My idea of a long driveway was not inaccurate and it took a few minutes for the house to come fully into sight. It was no Pemberley, that was for sure, but it was a grand country house nevertheless. Tall and imposing, the exterior bore a certain Baroque splendour with two wings jutting out from an impressive front portico, and I suspected that it was seventeenth century in origin, one of those houses whose design was influenced by the European fashions after the Restoration. I wondered how many bedrooms there might be inside—at least a dozen, I imagined—and whether or not the ballroom, for there was sure to be one in a house of this size, was still in use. Of course, I was in no way accustomed to this style of living and it rather excited me to imagine myself residing in such a place. And yet there was something frightening about it too, some darkness that I assumed would be washed away by the coming morning. But as I stared at my new home, I felt a curious urge to ask Heckling to turn the carriage around and drive me back to Norwich, where I might sit on a bench at Thorpe Station until the sun came up and then return to London, a job badly done.
“Now, Winnie,” said Heckling as we pulled up at the front door and he descended, his boots crunching in the gravel as he moved to the back of the carriage to remove my suitcase.

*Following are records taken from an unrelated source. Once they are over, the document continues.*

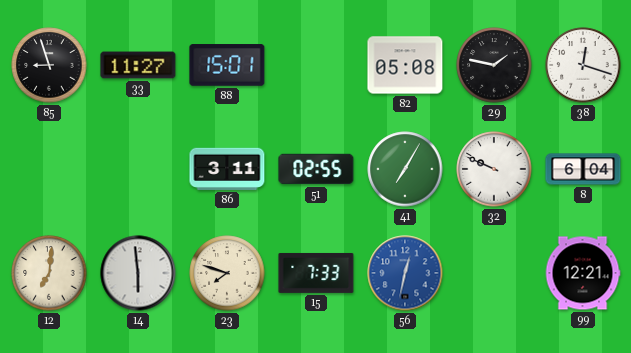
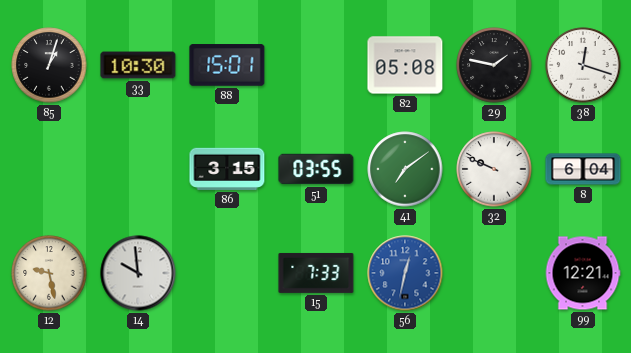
85: 8:57 -> 1:03
33: 11:27 -> 10:30
86: 3:11 -> 3:15
51: 02:55 -> 03:55
41: 7:05 -> 7:09
12: 7:01 -> 9:28
14: 5:59 -> 9:59
23: 7:48 -> none
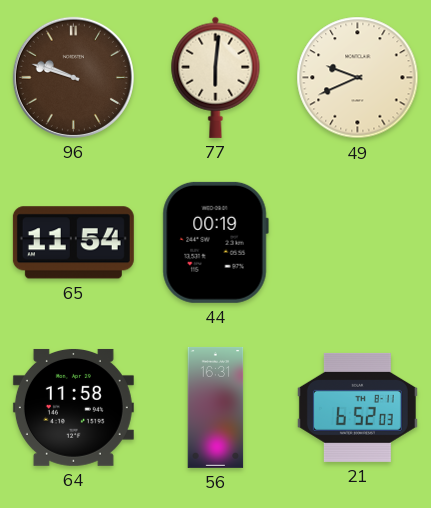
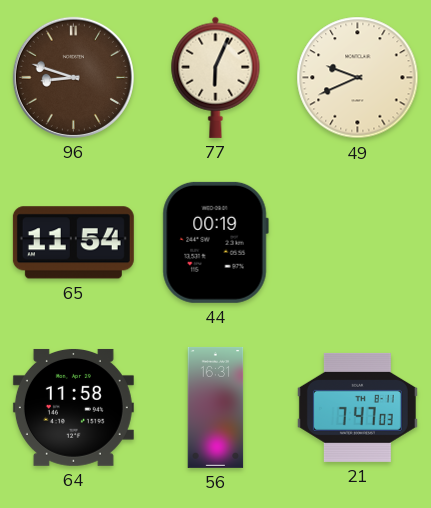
96: 9:48 -> 8:48
77: 6:01 -> 6:04
21: 6:52 -> 7:47
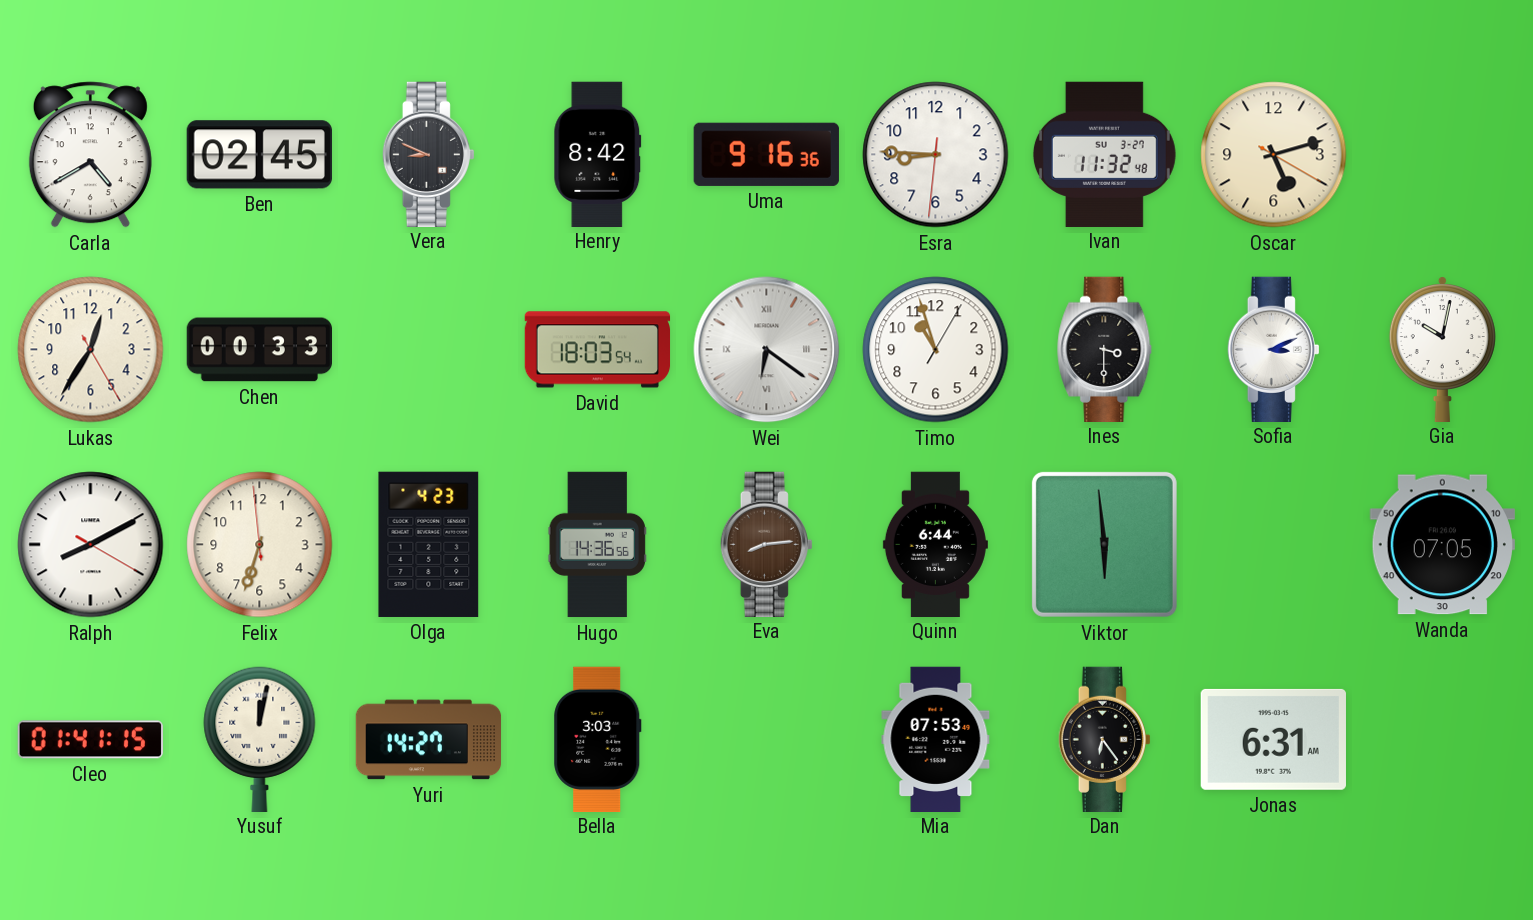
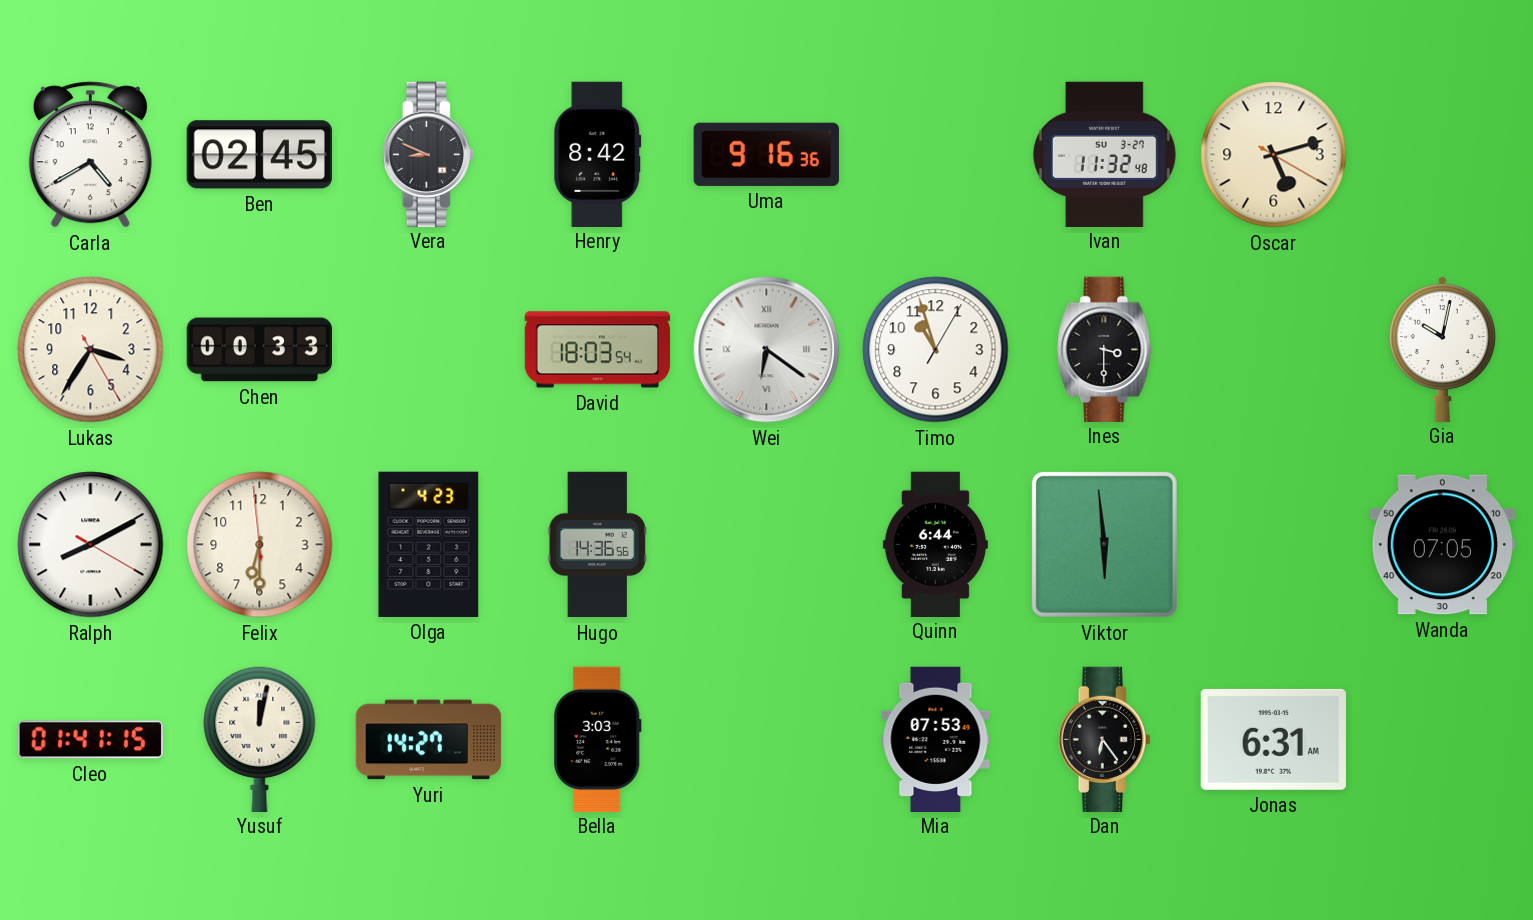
Esra: 8:45 -> none
Lukas: 12:35 -> 3:35
Sofia: 3:11 -> none
Felix: 6:32 -> 6:29
Eva: 8:14 -> none
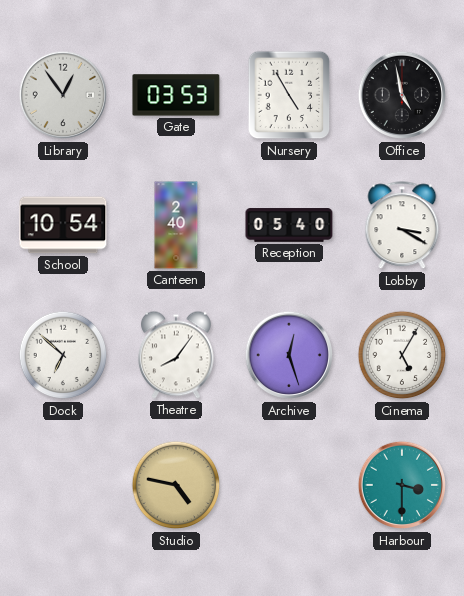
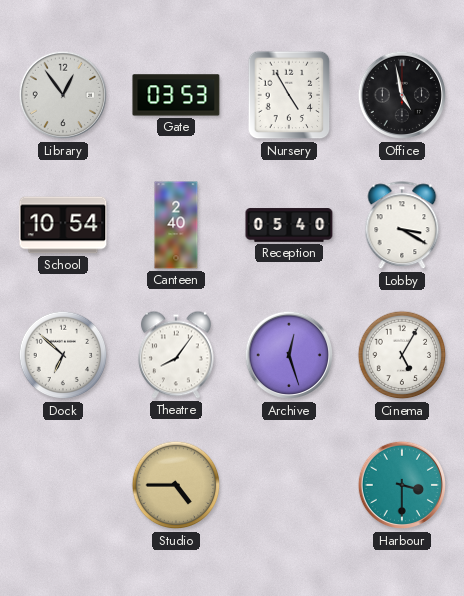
Studio: 4:47 -> 4:45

Realizing that the man did not have the manners to open the door for me, I reached down to the handle to twist it. To my surprise, it would not budge. I frowned, recalling how lightly it had given way when I boarded the carriage in the first place, but now it appeared to be sealed fast.
“Staying in there, are you?” asked Heckling, ignorant fellow, standing on the opposite side of the carriage and making no move whatsoever to come to my aid.
“I can’t get out, Mr. Heckling,” I replied. “The door appears to be jammed.”
“Now’t wrong wi’ it,” he said, coughing some horrendous mess up from the base of his throat and spitting it on the driveway. “Turn it, that’s all.”
I sighed and reached down once again for the handle—where were the man’s manners, after all?—and as I tried to twist it, I had a sudden reminiscence about one of my small girls, Jane Hebley, who had taken against school one day for some silly reason and refused to emerge from the girls’ bathroom. When I attempted to open it from the outside she held it tightly and, resilient in her determination, managed to stay in there for several minutes before I was able to wrench it open. That was how this felt now. It was a ridiculous notion, of course, but it felt as if the harder I tried to twist the handle, the tighter some unseen force held it shut from the outside. Had I not been outdoors, and had Heckling not been the only other soul in sight, I would have sworn that someone was playing tricks with me.